Task brief: Beginning with the line containing "Νομοθεσία - Εγκύκλιοι" and ending with the line containing "personaliseren, om functies", write out each line of the records below exactly; pictures and lines outside that range are left out.

Extracted material:
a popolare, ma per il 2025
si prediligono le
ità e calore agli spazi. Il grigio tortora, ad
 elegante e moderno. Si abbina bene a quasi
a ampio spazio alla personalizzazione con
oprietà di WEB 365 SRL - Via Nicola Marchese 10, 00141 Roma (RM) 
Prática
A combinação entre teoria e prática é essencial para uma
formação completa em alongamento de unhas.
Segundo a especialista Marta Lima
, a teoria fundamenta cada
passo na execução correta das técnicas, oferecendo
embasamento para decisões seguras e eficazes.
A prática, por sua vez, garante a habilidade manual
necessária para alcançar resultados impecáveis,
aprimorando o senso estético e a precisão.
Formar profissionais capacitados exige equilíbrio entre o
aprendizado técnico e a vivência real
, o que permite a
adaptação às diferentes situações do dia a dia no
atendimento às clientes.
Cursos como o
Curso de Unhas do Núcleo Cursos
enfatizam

==

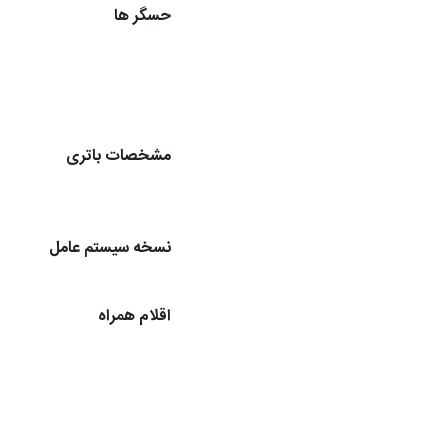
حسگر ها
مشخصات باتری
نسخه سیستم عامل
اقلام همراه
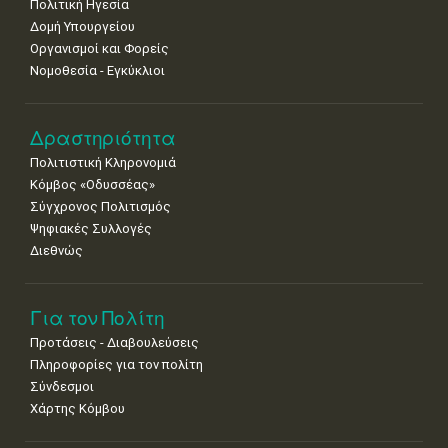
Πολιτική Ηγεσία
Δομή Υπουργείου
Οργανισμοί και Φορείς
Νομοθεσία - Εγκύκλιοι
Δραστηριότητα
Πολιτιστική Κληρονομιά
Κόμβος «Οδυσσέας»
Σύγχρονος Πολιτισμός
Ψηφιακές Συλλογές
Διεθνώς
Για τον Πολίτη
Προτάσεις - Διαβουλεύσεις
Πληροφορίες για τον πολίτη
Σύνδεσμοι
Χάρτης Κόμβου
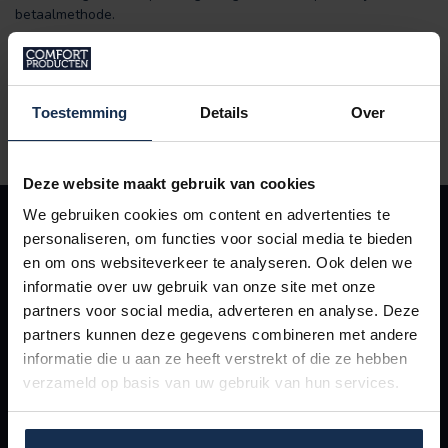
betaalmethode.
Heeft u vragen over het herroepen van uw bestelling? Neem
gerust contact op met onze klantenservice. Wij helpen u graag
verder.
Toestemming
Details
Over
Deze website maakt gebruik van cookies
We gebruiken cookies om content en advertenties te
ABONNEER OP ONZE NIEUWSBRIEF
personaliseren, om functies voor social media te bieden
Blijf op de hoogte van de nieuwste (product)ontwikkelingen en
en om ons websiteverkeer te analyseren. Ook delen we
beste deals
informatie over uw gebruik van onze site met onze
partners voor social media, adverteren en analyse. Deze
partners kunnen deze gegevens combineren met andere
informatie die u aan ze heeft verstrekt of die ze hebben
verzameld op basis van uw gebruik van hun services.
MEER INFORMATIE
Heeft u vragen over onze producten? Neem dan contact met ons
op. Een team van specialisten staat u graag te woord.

Answer to this exercise:
Νομοθεσία - Εγκύκλιοι
Δραστηριότητα
Πολιτιστική Κληρονομιά
Κόμβος «Οδυσσέας»
Σύγχρονος Πολιτισμός
Ψηφιακές Συλλογές
Διεθνώς
Για τον Πολίτη
Προτάσεις - Διαβουλεύσεις
Πληροφορίες για τον πολίτη
Σύνδεσμοι
Χάρτης Κόμβου
betaalmethode.
Heeft u vragen over het herroepen van uw bestelling? Neem
gerust contact op met onze klantenservice. Wij helpen u graag
verder.
Toestemming
Details
Over
Deze website maakt gebruik van cookies
We gebruiken cookies om content en advertenties te
ABONNEER OP ONZE NIEUWSBRIEF
personaliseren, om functies voor social media te bieden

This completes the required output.